Please transcribe every record below exactly, leaving out the pictures.
________________
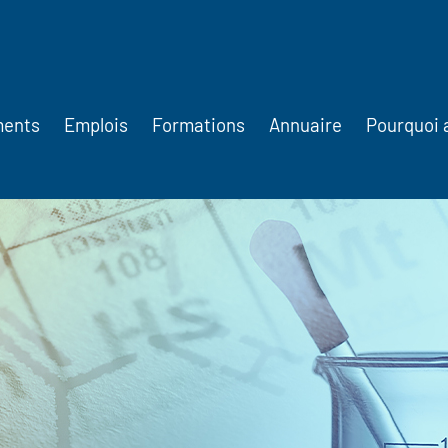
ments
Emplois
Formations
Annuaire
Pourquoi 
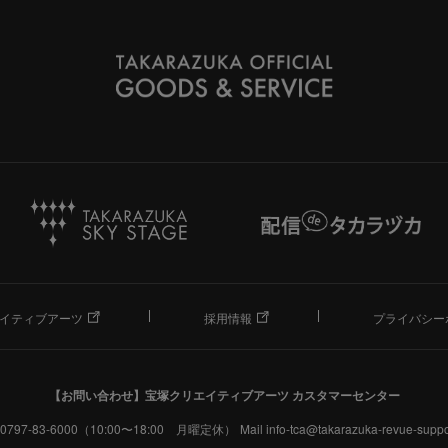
イティブアーツ
採用情報
プライバシー
【お問い合わせ】
宝塚クリエイティブアーツ カスタマーセンター
. 0797-83-6000（10:00〜18:00 月曜定休）
Mail info-tca@takarazuka-revue-suppor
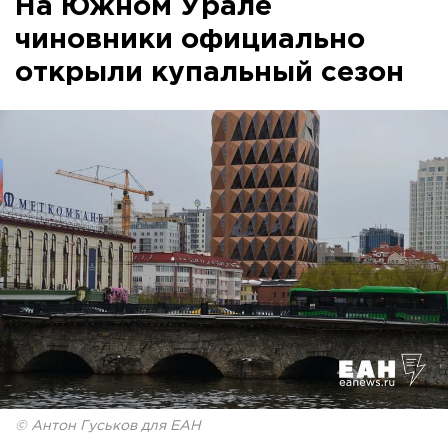
На Южном Урале
чиновники официально
открыли купальный сезон
© Антон Гуськов для ЕАН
________________
## [Output of the exercise]
ments
Emplois
Formations
Annuaire
Pourquoi 
イティブアーツ
採用情報
プライバシー
【お問い合わせ】
宝塚クリエイティブアーツ カスタマーセンター
. 0797-83-6000（10:00〜18:00 月曜定休）
Mail info-tca@takarazuka-revue-suppor
На Южном Урале
чиновники официально
открыли купальный сезон
© Антон Гуськов для ЕАН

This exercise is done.